=== Exercise goal ===
Start at the line holding "Donate (1247, 1961)". Write out that line and each one after it to the end of the data, unchanged.

Stored records
---------------

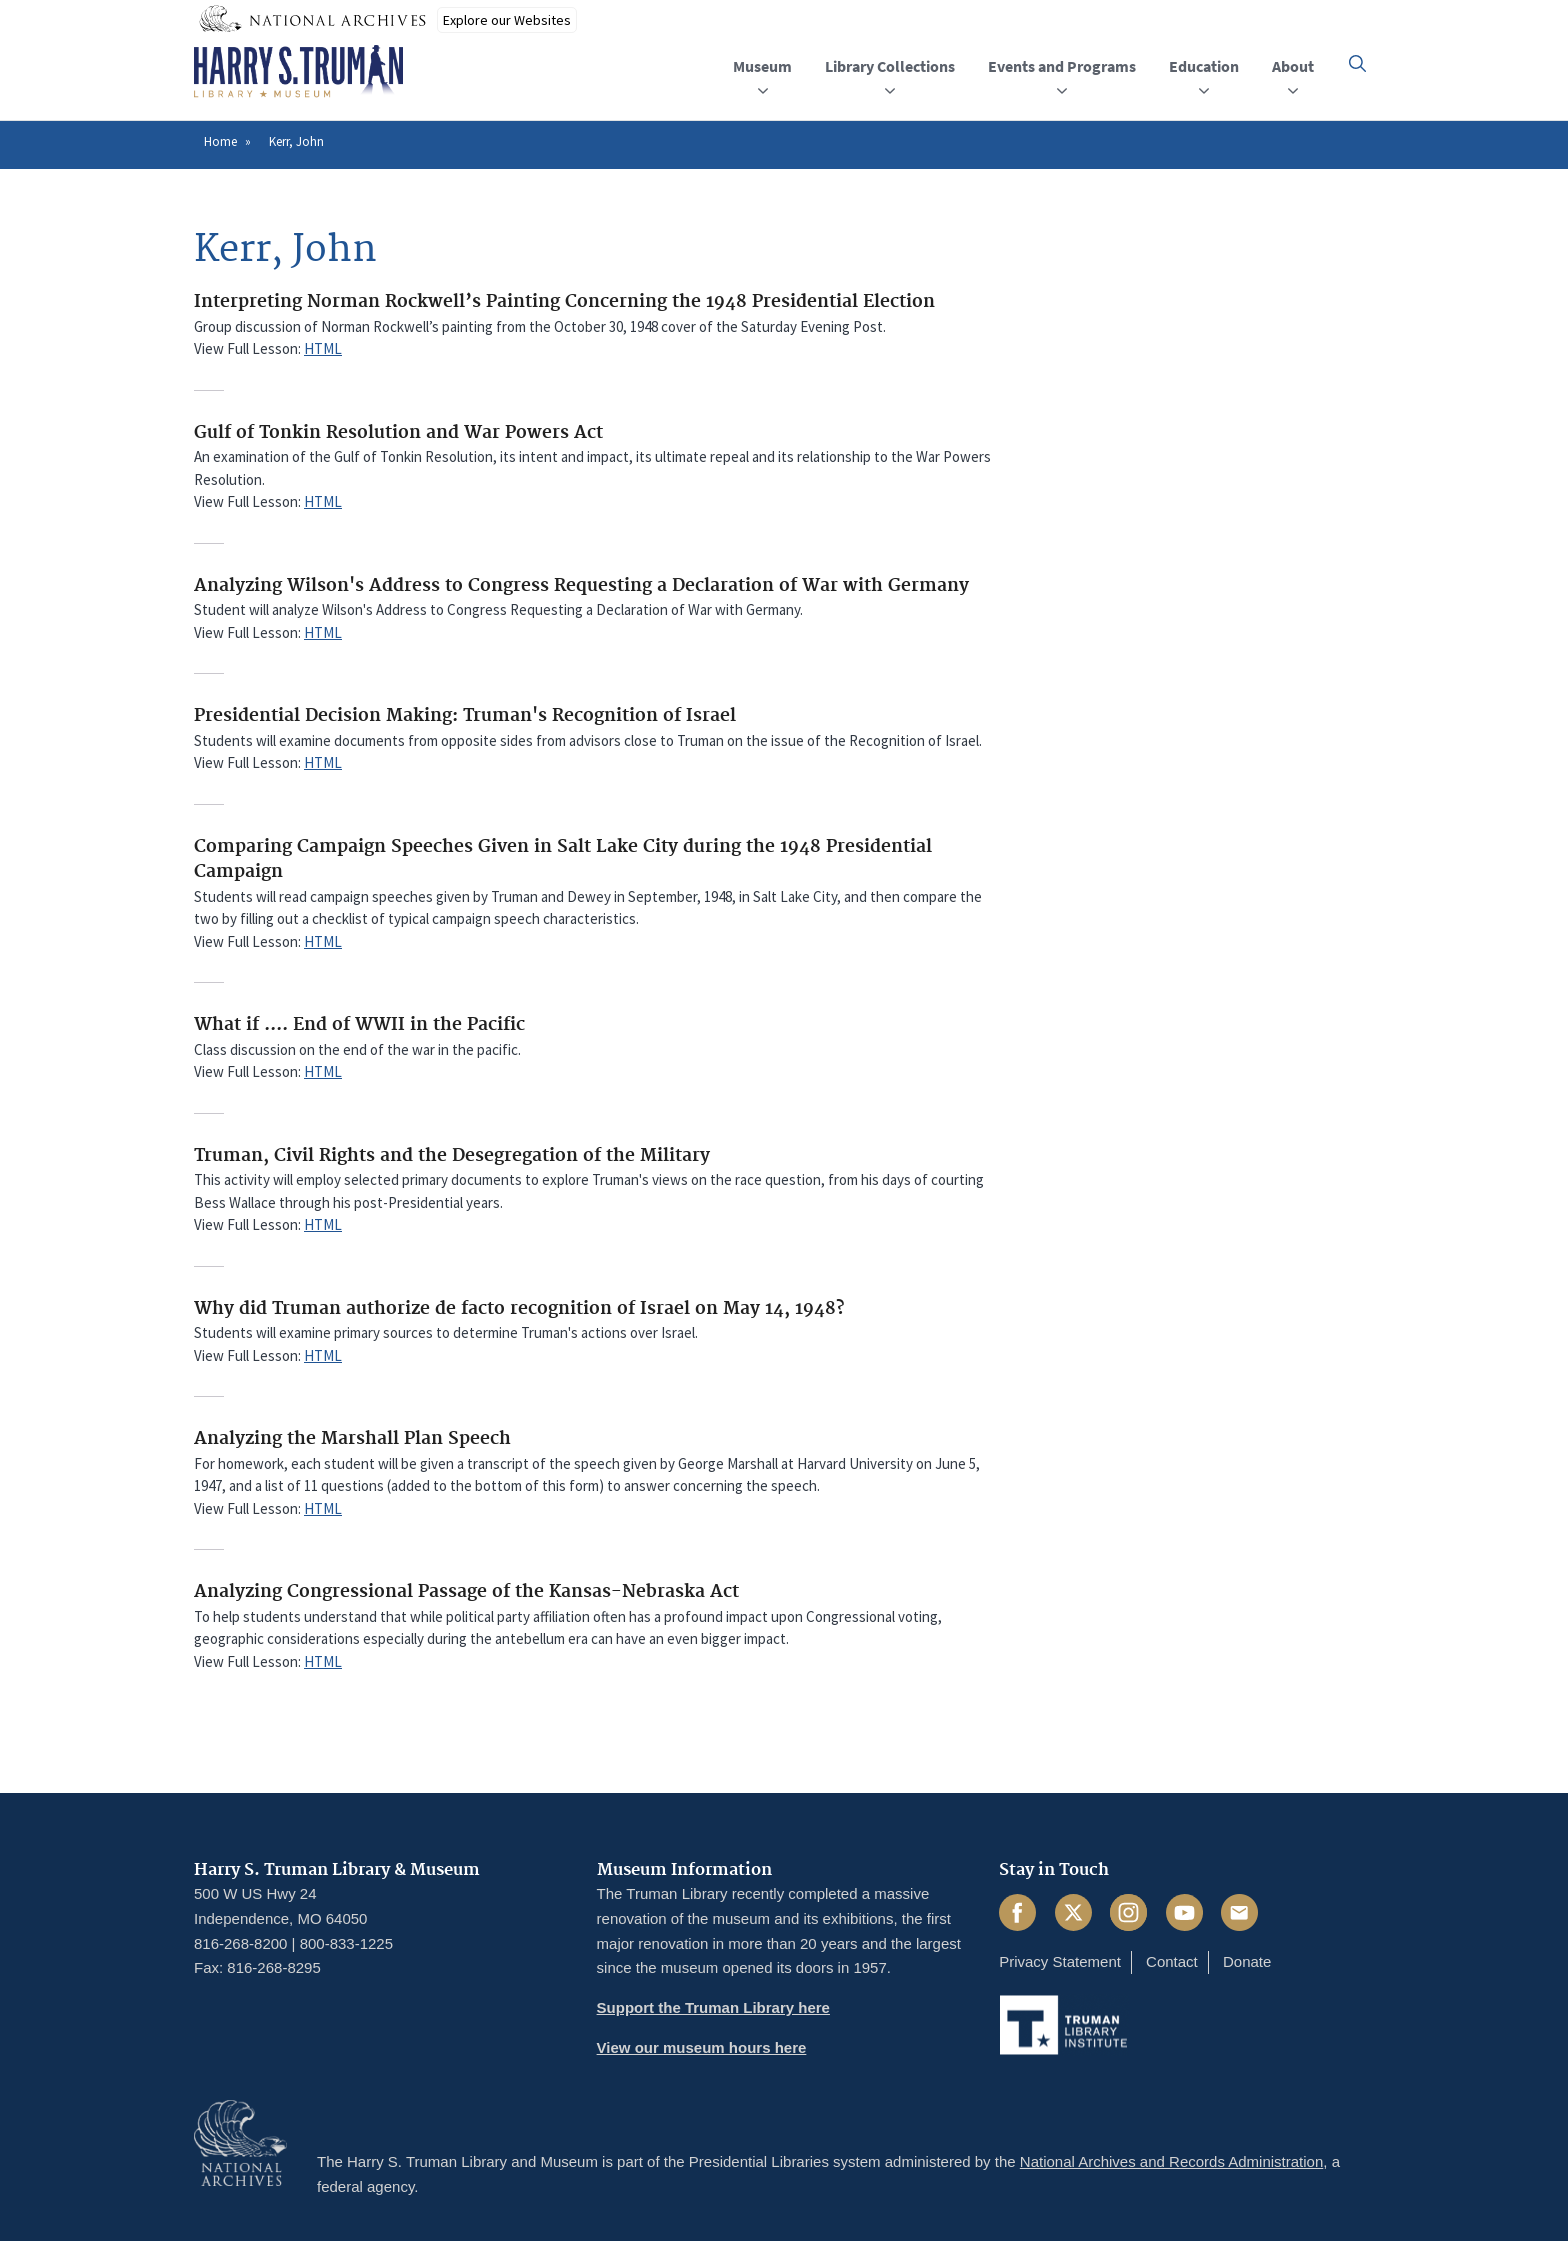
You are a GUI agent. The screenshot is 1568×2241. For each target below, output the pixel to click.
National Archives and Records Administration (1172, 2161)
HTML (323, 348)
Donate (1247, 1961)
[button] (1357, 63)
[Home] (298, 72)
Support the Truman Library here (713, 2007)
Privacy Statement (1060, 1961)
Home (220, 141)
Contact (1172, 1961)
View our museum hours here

---------------

=== Your solution ===
Donate (1247, 1961)
[button] (1357, 63)
[Home] (298, 72)
Support the Truman Library here (713, 2007)
Privacy Statement (1060, 1961)
Home (220, 141)
Contact (1172, 1961)
View our museum hours here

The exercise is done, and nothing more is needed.